070 Shake – Modus Vivendi’

By throwing the rule book out the window, Shake finds herself at the top of her game...

The amount of flak streaming services were getting from the music press for the best part of the 2010s sounded like a diss track stuck on repeat. Much less attention has been paid to how young artists have benefited from the fragmented yet quickly-evolving digital market now worth over 50% of the global revenue. The prime example of this is 23-year old New Jerseyan 070 Shake and her debut album ‘Modus Vivendi’.

Like Billie Eilish, Kehlani and several others, Shake (born Danielle Balbuena) first made waves on a well-known online platform catering for emerging artists. Among early followers was her former manager Julz Godard, who first heard Shake’s 2015 track ‘Proud’ before she made brief appearances on Pusha T’s ‘Santeria’ and Kanye West’s ‘Violent Crimes’ – head honchos at G.O.O.D Music – who signed her up and produced the ‘Glitter EP’ in 2018.

A state of the art studio filled with gear, a hefty budget and her trusted producer Dave Hamlin behind the desk, Shake has enjoyed the luxury of making gutsy creative calls. More than a nod towards her roots, her instantly recognisable raspy, melodic contralto flows atop blistering pre-’Ye’ analogue synths and luscious ‘Purple Rain’-style electric guitars, which have been amalgamated into a lavish texture. Coming straight from the heart, the album feels as intimate and uncut as someone’s soul-searching on Snapchat at 3am.

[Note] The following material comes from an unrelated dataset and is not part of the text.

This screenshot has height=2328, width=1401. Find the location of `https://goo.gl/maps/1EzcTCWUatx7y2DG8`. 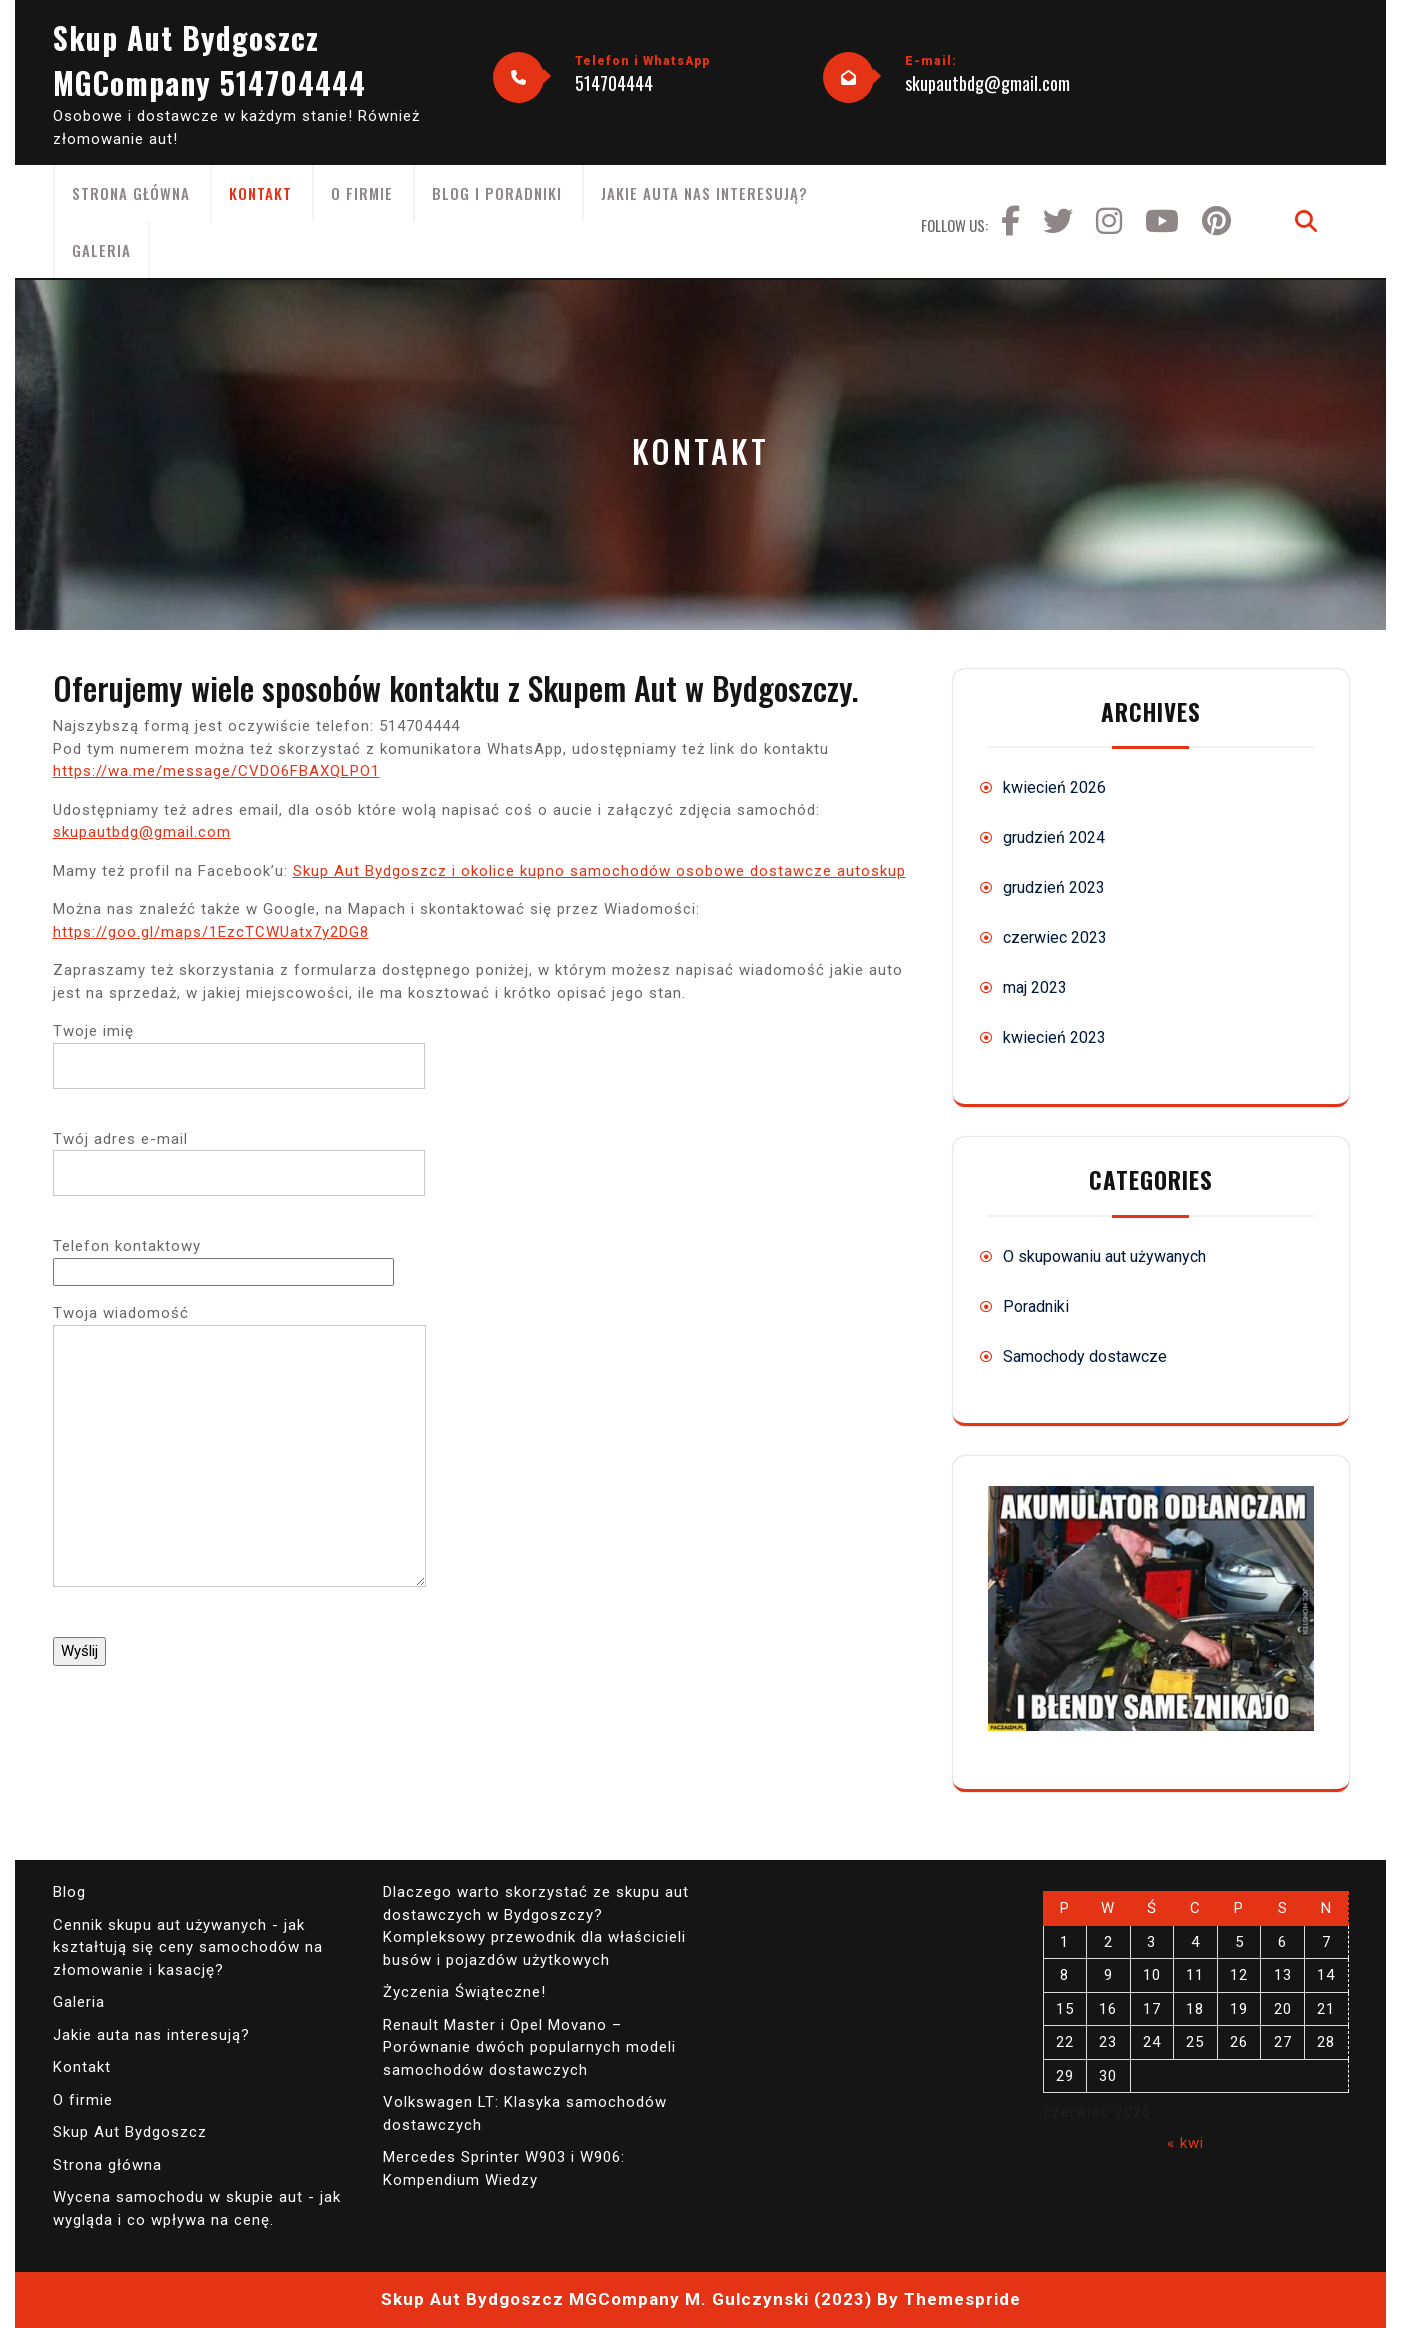 https://goo.gl/maps/1EzcTCWUatx7y2DG8 is located at coordinates (211, 932).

While raw emotions might call for impromptu lyrics, here the compositions scream for strong songwriting, which – oddly enough – proves to be the weakest link. ‘Your gonna know ‘cause it’s destined / You feel it in your intestine’ sounds way more stilted and shaky than her lyrics on 070 Crew’s 2016 mixtape ‘The 070 Project: Chapter 1’. That being said, the choruses of ‘Terminal B’ and ‘Morrow’ (‘I know it’s hard to swallow / I don’t know if I’ll be here tomorrow‘) pack more punch and go some way towards compensating the lyrics – none more so than the throwback breakup song, ‘Guilty Conscience’, by far the most accomplished one of the lot: “Why you so close but you feel so far / You look like the moon in the morning / Jaded, faded, almost gone.”

And although ‘Modus Vivendi’ has oodles of instant appeal, the minute the rule book is thrown out the window, Shake is at the top her game. From a vitriolic ‘The Pines’ featuring Sarah Schachner’s cutting klezmer cello, Shake flies straight into brooding ‘Microdosing’ with Mike Dean’s growling Moog and then captures the post-millennium tension with a double time vocal delivery on ‘Daydreamin’; pure gold dust all the way.

Spoiled by abundance of having millions of songs at our fingertips, the limitations of the pre-2000 music industry have happily been forgotten: artists who didn’t fit neatly into niche or mainstream were having a hard time finding a fanbase let alone shelf space. Thanks to streaming platforms and new business models, old rules and restrictions no longer apply. Today the supply can actually meet the demand – and about time too.